1. A driving circuit, used for driving an element to be driven to work, wherein the driving circuit and the element to be driven are connected in series between a first working voltage terminal and a second working voltage terminal, and the driving circuit is configured to control formation of a current path between the first working voltage terminal and the second working voltage terminal; the driving circuit comprises a driving sub-circuit, a writing sub-circuit, a compensation sub-circuit and a gray scale control sub-circuit, wherein: the driving sub-circuit is connected with a first node, a second node, and a third node respectively, and is configured to provide a driving current to the third node under control of the first node and the second node; the writing sub-circuit is connected with a first scanning signal terminal, a first data signal terminal and the second node respectively, and is configured to write a signal of the first data signal terminal into the second node under control of the first scanning signal terminal; the compensation sub-circuit is connected with the first working voltage terminal, the first scanning signal terminal, the first node and the third node respectively, and is configured to compensate the first node under control of the first scanning signal terminal and the first working voltage terminal; and the gray scale control sub-circuit is connected with a driving control signal terminal, the first working voltage terminal, the second node, the third node, a fourth node, a second scanning signal terminal, the second data signal terminal and a first voltage terminal, respectively, and is configured to provide a driving current to the fourth node under control of the driving control signal terminal, the second scanning signal terminal and the second data signal terminal to control a turned-on duration of the current path.

2. The driving circuit according to claim 1 , further comprising a reset sub-circuit; wherein the reset sub-circuit is connected with a reset control signal terminal, a reset voltage terminal and the first node respectively, and is configured to write a signal of the reset voltage terminal into the first node under control of the reset control signal terminal.

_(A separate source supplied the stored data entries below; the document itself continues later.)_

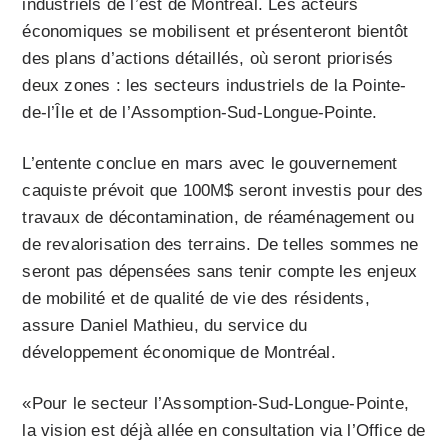
industriels de l’est de Montréal. Les acteurs
économiques se mobilisent et présenteront bientôt
des plans d’actions détaillés, où seront priorisés
deux zones : les secteurs industriels de la Pointe-
de-l’Île et de l’Assomption-Sud-Longue-Pointe.
L’entente conclue en mars avec le gouvernement
caquiste prévoit que 100M$ seront investis pour des
travaux de décontamination, de réaménagement ou
de revalorisation des terrains. De telles sommes ne
seront pas dépensées sans tenir compte les enjeux
de mobilité et de qualité de vie des résidents,
assure Daniel Mathieu, du service du
développement économique de Montréal.
«Pour le secteur l’Assomption-Sud-Longue-Pointe,
la vision est déjà allée en consultation via l’Office de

3. The driving circuit according to claim 2 , wherein the reset sub-circuit comprises a first transistor, and the writing sub-circuit comprises a second transistor, wherein a control electrode of the first transistor is connected with the reset control signal terminal, a first electrode of the first transistor is connected with the reset voltage terminal, and a second electrode of the first transistor is connected with the first node; and a control electrode of the second transistor is connected with the first scanning terminal, a first electrode of the second transistor is connected with the first data signal terminal, and a second electrode of the second transistor is connected with the second node.

4. The driving circuit according to claim 3 , wherein the element to be driven is a micro light emitting diode, an anode of the element to be driven is connected with the fourth node, and a cathode of the element to be driven is connected with the second working voltage terminal.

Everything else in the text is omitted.